> Task item:
Look through the listing below and write out exactly the lines from the line with "Japanese Complete Series" to the line with "beat. Walker […]", both included, and no others.

[Opening Record extracts section]

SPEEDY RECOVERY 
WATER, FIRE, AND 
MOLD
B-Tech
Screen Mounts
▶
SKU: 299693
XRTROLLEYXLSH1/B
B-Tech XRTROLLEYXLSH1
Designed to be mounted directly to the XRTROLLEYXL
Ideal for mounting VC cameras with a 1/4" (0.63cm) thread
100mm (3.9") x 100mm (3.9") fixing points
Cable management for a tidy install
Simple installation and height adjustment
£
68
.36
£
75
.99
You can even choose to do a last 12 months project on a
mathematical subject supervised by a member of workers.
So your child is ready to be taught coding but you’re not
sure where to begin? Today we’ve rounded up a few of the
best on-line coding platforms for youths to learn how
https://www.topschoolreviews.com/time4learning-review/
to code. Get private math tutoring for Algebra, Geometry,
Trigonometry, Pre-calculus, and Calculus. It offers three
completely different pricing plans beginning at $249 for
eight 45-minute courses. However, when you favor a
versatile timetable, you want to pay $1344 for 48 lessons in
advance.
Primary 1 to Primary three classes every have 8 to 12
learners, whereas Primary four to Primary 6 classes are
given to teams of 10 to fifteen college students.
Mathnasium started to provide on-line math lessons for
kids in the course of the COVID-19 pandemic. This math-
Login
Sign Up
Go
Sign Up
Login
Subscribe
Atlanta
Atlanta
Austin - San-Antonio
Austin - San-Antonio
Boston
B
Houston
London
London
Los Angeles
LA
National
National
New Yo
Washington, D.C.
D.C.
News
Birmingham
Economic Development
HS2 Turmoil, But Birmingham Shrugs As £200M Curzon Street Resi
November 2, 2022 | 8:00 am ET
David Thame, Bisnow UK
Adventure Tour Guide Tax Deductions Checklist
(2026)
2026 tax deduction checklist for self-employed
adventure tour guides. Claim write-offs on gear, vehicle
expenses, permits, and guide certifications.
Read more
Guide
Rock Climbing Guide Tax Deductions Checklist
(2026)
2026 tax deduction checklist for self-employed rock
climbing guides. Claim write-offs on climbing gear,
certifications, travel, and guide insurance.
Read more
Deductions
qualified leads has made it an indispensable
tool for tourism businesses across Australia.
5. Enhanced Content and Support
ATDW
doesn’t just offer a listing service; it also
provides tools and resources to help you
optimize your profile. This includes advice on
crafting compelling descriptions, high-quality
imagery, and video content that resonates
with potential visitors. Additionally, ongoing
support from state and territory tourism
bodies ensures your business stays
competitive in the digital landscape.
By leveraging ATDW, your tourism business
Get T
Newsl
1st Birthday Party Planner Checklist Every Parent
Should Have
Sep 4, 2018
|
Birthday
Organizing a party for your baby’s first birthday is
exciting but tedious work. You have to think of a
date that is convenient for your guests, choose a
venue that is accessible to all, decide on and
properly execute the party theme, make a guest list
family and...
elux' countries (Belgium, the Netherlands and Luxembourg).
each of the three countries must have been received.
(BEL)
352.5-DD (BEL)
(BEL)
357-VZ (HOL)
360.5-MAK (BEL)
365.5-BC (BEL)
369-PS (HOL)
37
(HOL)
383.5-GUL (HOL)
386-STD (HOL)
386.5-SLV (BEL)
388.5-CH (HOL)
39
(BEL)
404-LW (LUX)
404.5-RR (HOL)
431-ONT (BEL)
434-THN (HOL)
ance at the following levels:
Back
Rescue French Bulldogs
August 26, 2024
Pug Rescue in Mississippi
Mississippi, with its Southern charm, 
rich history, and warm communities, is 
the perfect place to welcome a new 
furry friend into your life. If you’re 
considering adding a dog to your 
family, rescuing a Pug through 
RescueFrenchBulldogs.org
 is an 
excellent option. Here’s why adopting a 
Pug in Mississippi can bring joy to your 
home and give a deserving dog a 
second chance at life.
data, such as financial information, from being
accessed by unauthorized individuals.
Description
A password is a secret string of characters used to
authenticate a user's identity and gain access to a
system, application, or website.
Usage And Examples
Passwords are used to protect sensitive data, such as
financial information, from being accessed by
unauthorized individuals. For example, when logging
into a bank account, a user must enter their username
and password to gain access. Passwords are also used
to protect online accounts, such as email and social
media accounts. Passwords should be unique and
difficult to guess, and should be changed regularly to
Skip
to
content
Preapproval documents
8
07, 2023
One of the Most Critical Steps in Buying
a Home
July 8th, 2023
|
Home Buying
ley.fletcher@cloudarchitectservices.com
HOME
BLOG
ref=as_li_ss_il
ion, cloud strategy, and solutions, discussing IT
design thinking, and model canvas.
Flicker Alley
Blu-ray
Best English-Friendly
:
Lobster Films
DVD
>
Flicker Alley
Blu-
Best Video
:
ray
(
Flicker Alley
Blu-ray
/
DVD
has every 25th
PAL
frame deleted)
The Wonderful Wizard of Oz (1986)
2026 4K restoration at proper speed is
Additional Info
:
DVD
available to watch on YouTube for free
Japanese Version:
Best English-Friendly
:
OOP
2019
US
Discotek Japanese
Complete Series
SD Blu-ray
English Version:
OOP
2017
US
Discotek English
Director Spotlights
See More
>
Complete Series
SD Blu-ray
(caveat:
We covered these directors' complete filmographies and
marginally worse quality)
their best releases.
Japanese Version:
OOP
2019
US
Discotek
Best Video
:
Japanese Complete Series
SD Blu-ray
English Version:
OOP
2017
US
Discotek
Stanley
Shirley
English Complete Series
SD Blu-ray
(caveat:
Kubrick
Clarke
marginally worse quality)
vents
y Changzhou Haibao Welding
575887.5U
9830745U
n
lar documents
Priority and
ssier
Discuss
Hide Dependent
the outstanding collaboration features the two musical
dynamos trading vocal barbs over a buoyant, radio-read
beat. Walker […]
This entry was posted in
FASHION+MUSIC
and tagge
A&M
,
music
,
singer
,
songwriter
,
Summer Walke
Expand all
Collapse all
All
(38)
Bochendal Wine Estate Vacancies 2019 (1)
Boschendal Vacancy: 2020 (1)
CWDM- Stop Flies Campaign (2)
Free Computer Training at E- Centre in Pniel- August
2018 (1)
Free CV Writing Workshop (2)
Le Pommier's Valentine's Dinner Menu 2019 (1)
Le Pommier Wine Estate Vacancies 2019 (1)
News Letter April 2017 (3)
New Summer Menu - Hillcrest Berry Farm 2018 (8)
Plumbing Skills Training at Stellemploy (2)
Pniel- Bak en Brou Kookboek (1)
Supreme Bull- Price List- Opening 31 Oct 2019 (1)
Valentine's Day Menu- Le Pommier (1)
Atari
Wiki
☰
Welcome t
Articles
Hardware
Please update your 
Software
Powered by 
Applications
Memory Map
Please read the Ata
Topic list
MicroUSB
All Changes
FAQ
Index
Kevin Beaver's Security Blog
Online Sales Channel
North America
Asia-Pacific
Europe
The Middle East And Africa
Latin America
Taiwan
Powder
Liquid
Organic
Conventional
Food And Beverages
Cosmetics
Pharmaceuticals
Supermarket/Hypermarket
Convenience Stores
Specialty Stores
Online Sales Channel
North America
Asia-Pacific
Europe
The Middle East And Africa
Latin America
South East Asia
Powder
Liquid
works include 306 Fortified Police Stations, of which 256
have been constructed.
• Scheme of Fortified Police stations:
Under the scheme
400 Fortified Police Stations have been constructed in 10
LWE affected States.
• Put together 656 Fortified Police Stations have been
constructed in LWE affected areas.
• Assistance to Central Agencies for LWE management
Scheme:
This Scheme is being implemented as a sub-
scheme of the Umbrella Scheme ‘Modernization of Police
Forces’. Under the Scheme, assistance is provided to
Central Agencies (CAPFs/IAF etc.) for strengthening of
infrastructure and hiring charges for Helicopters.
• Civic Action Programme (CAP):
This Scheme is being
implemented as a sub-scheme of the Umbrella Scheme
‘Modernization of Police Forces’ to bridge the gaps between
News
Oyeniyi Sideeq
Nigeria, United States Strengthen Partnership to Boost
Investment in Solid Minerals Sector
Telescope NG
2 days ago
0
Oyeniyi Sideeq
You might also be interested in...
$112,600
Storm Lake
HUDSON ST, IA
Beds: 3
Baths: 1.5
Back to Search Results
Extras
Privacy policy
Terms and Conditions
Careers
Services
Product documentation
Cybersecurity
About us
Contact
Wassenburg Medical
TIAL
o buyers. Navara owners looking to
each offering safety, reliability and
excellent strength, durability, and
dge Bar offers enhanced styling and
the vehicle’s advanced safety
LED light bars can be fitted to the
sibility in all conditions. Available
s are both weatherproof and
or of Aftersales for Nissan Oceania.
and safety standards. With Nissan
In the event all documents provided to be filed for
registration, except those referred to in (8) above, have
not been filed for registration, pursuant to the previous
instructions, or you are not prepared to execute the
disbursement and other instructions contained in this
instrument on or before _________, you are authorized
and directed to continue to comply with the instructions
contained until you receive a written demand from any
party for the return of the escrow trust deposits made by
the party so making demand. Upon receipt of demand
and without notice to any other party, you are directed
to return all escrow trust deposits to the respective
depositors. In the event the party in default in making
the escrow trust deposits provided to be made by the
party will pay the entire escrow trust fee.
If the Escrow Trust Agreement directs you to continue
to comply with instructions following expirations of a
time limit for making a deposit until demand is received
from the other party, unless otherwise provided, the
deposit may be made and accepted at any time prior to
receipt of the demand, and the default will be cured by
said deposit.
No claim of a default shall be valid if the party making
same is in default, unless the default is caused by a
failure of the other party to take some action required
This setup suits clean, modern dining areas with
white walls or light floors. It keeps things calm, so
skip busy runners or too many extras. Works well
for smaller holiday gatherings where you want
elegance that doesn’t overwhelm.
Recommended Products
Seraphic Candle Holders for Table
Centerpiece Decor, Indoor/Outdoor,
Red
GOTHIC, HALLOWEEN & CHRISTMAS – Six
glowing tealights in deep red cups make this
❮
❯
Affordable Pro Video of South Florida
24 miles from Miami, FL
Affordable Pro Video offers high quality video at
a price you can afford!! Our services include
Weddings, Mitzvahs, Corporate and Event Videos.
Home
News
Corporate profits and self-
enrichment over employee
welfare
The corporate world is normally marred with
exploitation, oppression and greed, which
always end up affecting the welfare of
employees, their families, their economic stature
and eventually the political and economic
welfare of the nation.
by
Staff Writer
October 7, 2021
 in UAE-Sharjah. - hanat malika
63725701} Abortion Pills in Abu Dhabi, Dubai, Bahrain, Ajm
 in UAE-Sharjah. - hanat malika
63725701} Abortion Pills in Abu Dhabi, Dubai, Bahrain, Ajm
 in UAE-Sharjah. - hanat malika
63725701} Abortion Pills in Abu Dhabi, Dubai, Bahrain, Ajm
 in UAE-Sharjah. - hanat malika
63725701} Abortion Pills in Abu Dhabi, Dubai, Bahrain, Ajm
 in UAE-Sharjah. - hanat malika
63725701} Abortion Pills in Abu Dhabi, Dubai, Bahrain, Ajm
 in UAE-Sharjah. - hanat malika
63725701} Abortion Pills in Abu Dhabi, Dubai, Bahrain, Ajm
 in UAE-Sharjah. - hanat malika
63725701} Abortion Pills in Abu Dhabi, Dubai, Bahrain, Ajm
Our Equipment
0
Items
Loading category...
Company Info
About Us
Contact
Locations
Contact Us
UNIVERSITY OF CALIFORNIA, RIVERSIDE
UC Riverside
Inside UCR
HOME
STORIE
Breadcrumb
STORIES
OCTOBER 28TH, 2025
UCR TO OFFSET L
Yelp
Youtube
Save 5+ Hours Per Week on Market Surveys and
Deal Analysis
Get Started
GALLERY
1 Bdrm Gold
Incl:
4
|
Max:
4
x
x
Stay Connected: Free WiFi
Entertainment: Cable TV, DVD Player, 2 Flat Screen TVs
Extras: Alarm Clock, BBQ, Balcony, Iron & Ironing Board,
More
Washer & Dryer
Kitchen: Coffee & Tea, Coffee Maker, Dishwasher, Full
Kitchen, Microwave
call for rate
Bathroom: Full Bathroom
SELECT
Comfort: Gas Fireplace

[Closing Record extracts section]

> Output for this exercise:
Japanese Complete Series
SD Blu-ray
English Version:
OOP
2017
US
Discotek
Stanley
Shirley
English Complete Series
SD Blu-ray
(caveat:
Kubrick
Clarke
marginally worse quality)
vents
y Changzhou Haibao Welding
575887.5U
9830745U
n
lar documents
Priority and
ssier
Discuss
Hide Dependent
the outstanding collaboration features the two musical
dynamos trading vocal barbs over a buoyant, radio-read
beat. Walker […]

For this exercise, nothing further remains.